RECORD SET START

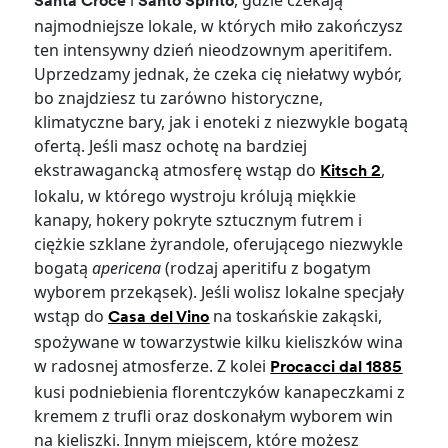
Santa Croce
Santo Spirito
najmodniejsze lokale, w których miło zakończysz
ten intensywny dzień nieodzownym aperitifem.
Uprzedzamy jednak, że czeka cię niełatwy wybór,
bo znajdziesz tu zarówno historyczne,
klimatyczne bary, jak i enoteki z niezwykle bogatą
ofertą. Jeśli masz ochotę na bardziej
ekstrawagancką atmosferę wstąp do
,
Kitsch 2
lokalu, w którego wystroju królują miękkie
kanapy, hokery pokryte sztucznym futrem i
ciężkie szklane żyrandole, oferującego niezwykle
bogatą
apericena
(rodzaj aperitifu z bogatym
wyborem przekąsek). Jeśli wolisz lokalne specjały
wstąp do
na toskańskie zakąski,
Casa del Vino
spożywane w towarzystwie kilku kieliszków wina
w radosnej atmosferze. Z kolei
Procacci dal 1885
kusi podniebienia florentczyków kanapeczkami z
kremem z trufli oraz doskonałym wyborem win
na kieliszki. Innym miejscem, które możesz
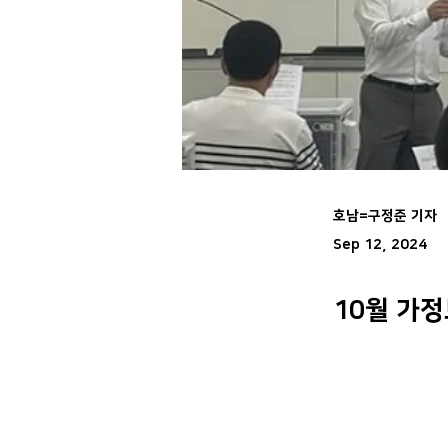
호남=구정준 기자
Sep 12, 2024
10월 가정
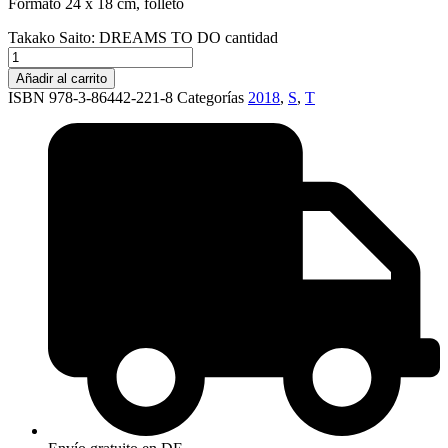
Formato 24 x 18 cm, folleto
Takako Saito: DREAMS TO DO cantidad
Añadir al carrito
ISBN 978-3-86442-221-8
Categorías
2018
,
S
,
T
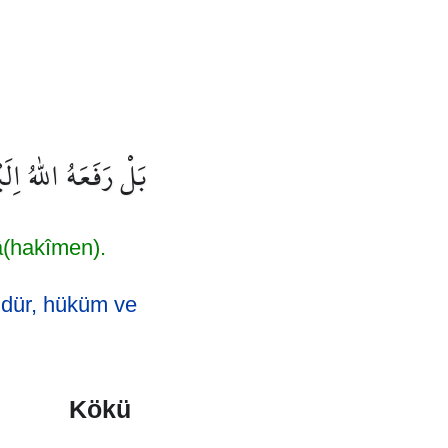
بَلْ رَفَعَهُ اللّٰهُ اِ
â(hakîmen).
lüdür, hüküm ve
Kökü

RECORD SET END

From the data, collect all lines where the string "wyborem" appears.

### YOUR RESPONSE
wyborem przekąsek). Jeśli wolisz lokalne specjały
kremem z trufli oraz doskonałym wyborem win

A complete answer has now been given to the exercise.